L'inventaire doit également prévoir une répartition des charges entre le bailleur et le preneur par catégories (Cour d'appel de Bordeaux, 2 mars 2022, 4e civ., nº 18/04413). Dans un ensemble immobilier comportant plusieurs locataires, le contrat de location doit préciser la répartition des charges ou du coût des travaux entre les différents locataires en fonction de la surface exploitée. Le montant des impôts, taxes et redevances imputables au locataire correspond strictement au local occupé et à la quote-part des parties communes nécessaires à l'exploitation (article L145-40-2 du Code de commerce). À défaut de clé de répartition contractuelle, les dépenses ne sont pas recouvrables (CA Paris, 15 mai 2019). Dans un immeuble en monopropriété avec plusieurs locataires, la répartition des charges s'effectue au prorata de la surface exploitée. Dans un immeuble en copropriété, les tantièmes applicables au lot exploité par le locataire doivent être rappelés.   


Conséquences de l'Absence ou de l'Incomplétude de l'Inventaire

L'article L145-40-2 du Code de commerce est d'ordre public et toute clause contraire est réputée non écrite (article L.145-15 du Code de commerce). Ainsi, en l'absence d'un inventaire conforme, le bailleur ne peut procéder à la refacturation des charges (Tribunal judiciaire de Paris, 18ème chambre, 14 novembre 2024 n° 20/10175). Cette irrégularité ne peut être régularisée ultérieurement par la production de décomptes ou de justificatifs. Le paiement des charges par le preneur sans contestation préalable ne fait pas obstacle à une demande de remboursement ultérieure (Cour de cassation, 13 février 2025 n°23-17.978).   

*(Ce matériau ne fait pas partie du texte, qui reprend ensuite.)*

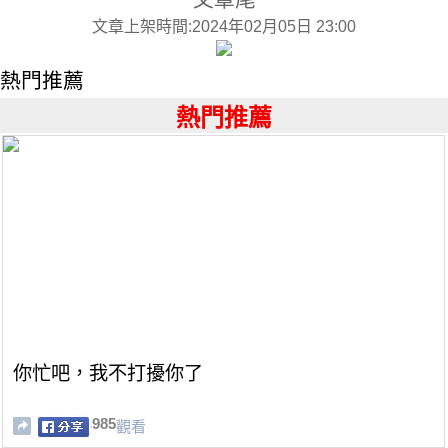
文章上架時間:2024年02月05日 23:00
熱門推薦
熱門推薦
你忙吧，我不打擾你了
985
觀看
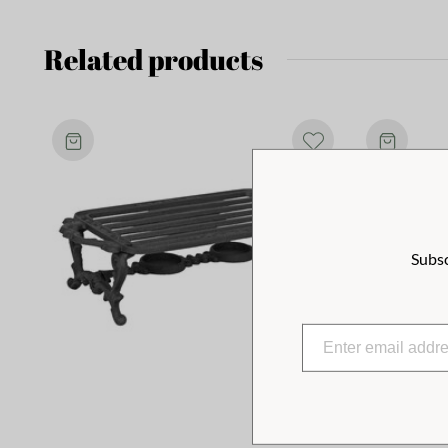
Related products
Subsc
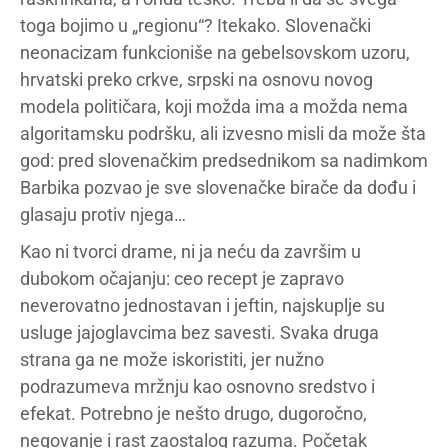
toga bojimo u „regionu“? Itekako. Slovenački
neonacizam funkcioniše na gebelsovskom uzoru,
hrvatski preko crkve, srpski na osnovu novog
modela političara, koji možda ima a možda nema
algoritamsku podršku, ali izvesno misli da može šta
god: pred slovenačkim predsednikom sa nadimkom
Barbika pozvao je sve slovenačke birače da dođu i
glasaju protiv njega…
Kao ni tvorci drame, ni ja neću da završim u
dubokom očajanju: ceo recept je zapravo
neverovatno jednostavan i jeftin, najskuplje su
usluge jajoglavcima bez savesti. Svaka druga
strana ga ne može iskoristiti, jer nužno
podrazumeva mržnju kao osnovno sredstvo i
efekat. Potrebno je nešto drugo, dugoročno,
negovanje i rast zaostalog razuma. Početak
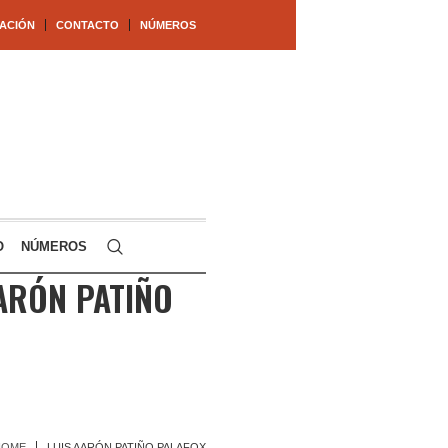
ACIÓN
CONTACTO
NÚMEROS
O
NÚMEROS
ARÓN PATIÑO
HOME
LUIS AARÓN PATIÑO PALAFOX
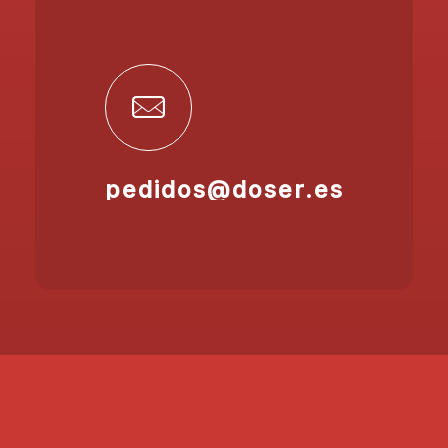
pedidos@doser.es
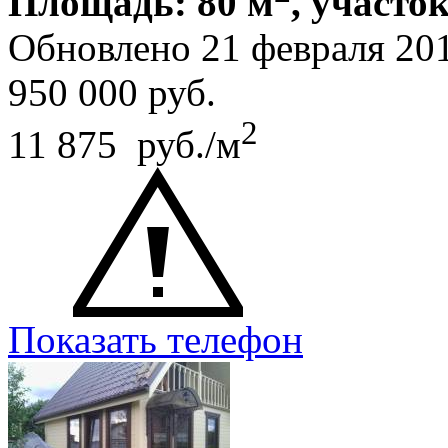
Площадь: 80 м
, участок
Обновлено 21 февраля 20
950 000
руб.
2
11 875 руб./м
Показать телефон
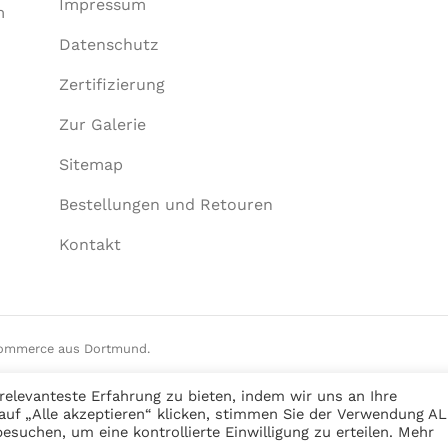
Impressum
m
Datenschutz
Zertifizierung
Zur Galerie
Sitemap
Bestellungen und Retouren
Kontakt
Commerce aus Dortmund.
elevanteste Erfahrung zu bieten, indem wir uns an Ihre
auf „Alle akzeptieren“ klicken, stimmen Sie der Verwendung A
esuchen, um eine kontrollierte Einwilligung zu erteilen. Mehr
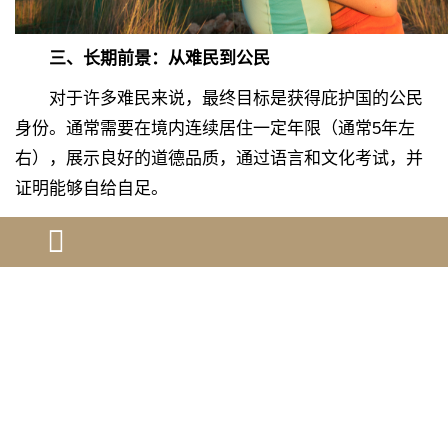
三、长期前景：从难民到公民
对于许多难民来说，最终目标是获得庇护国的公民
身份。通常需要在境内连续居住一定年限（通常5年左
右），展示良好的道德品质，通过语言和文化考试，并
证明能够自给自足。
获得公民身份后，您将享有全部公民权利，包括投
票权和持有该国护照的权利，同时也不再受难民身份的
某些限制。
因此，成功获得难民庇护身份意味着新生活的开
始，既享有重要权利，也需遵守相应限制。了解这些权
利和责任对于成功融入新社会至关重要。建议难民保持
与法律顾问和难民支持组织的联系，确保始终符合身份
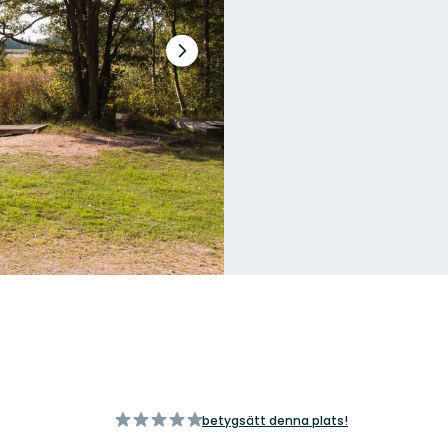
Nästa
bildspel
s
av
betygsätt denna plats!
5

Conclusion : Une Rédaction Rigoureuse pour Sécuriser la Relation Locative

En conclusion, la rédaction d'un inventaire précis et limitatif des charges dans le bail commercial est une obligation légale essentielle. Sa conformité aux dispositions légales et aux interprétations jurisprudentielles est cruciale pour la validité des clauses de charges et pour la prévention des litiges entre bailleur et locataire. L'assistance d'un conseil juridique est fortement recommandée afin de garantir la sécurité juridique de la transaction.